Évoquant l'interruption de la circulation sur la route de Masnaa du fait de l'action des jeunes du village, cheikh Majzoub avait précisé que les forces de l'ordre « ont fait dévier la circulation pour éviter tout éventuel accrochage avec les protestataires ». Ce n'est qu'après l'intervention de l'ancien président de la municipalité, Sami el-Ajmi, et de l'oncle de la victime que les manifestants se sont éparpillés « afin de laisser le champ libre aux forces politiques pour poursuivre l'investigation et retrouver cheikh Mohammad Majzoub », a-t-il dit. « Si cette affaire n'est pas éclaircie, nous prendrons d'autres mesures », avait menacé le père.

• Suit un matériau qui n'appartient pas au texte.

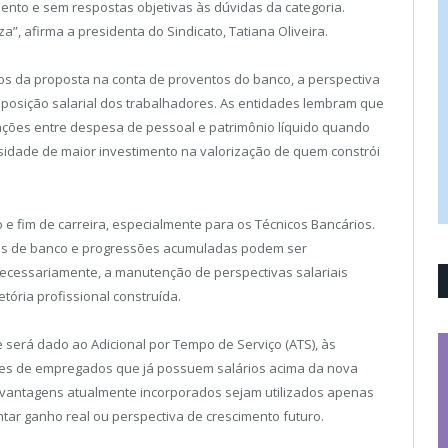
ento e sem respostas objetivas às dúvidas da categoria.
za”, afirma
a presidenta do Sindicato, Tatiana Oliveira.
os da proposta na conta de proventos do banco, a perspectiva
mposição salarial dos trabalhadores. As entidades lembram que
ções entre despesa de pessoal e patrimônio líquido quando
sidade de maior investimento na valorização de quem constrói
 e fim de carreira, especialmente para os Técnicos Bancários.
os de banco e progressões acumuladas podem ser
 necessariamente, a manutenção de perspectivas salariais
tória profissional construída.
será dado ao Adicional por Tempo de Serviço (ATS), às
ções de empregados que já possuem salários acima da nova
e vantagens atualmente incorporados sejam utilizados apenas
ar ganho real ou perspectiva de crescimento futuro.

Condamnations dans les milieux sunnites
L'enlèvement de cheikh Majzoub a suscité plusieurs condamnations dans les milieux sunnites notamment. À Dar el-Fatwa, le mufti de la République a organisé une réunion qui a regroupé les ulémas, les imams et les cheikhs pour examiner la question de la disparition d'un des leurs. Les dignitaires sunnites ont estimé par ailleurs que « le rapt de cheikh Majzoub est une tentative claire de déstabilisation et une réédition de la série noire des enlèvements et des agressions contre les citoyens ».
De leur côté, les membres du Front de l'action islamique-Comité d'urgence, qui ont tenu une réunion sous la présidence de cheikh Seifeddine el-Hussami, ont fait paraître un communiqué dans lequel ils ont dénoncé le rapt du dignitaire sunnite, appelant les forces de l'ordre à dévoiler « les circonstances du kidnapping afin que ce type d'incident ne puisse pas se renouveler ». Le texte du communiqué a stigmatisé également « la série noire visant à réprimer les libertés et les opinions divergentes, par le biais du rapt ou des assassinats ». Le communiqué faisait allusion aux éventuelles allégeances politiques de cheikh Majzoub qui, selon son frère et son oncle, aurait été préalablement menacé, notamment au cours de la campagne électorale, en mai dernier. Son frère avait également affirmé qu'il s'était fait des ennemis au sein de l'opposition.
Sur une invitation du responsable politique de la Jamaa islamiya au Liban-Sud, Bassam Hammoud, les membres de la « Rencontre islamique » à Saïda ont tenu une réunion urgente au siège du rassemblement, à l'issue de laquelle ils ont exprimé leur crainte « des suites de cet incident dangereux qui a visé le corps religieux ». Ils ont condamné l'opération de l'enlèvement qui constitue « une menace pour la paix civile et une atteinte aux ulémas musulmans ». Les participants ont exprimé leur « solidarité avec les habitants de Majdel Anjar et avec Dar el-Fatwa », affirmant être « aux côtés du mufti de la République ».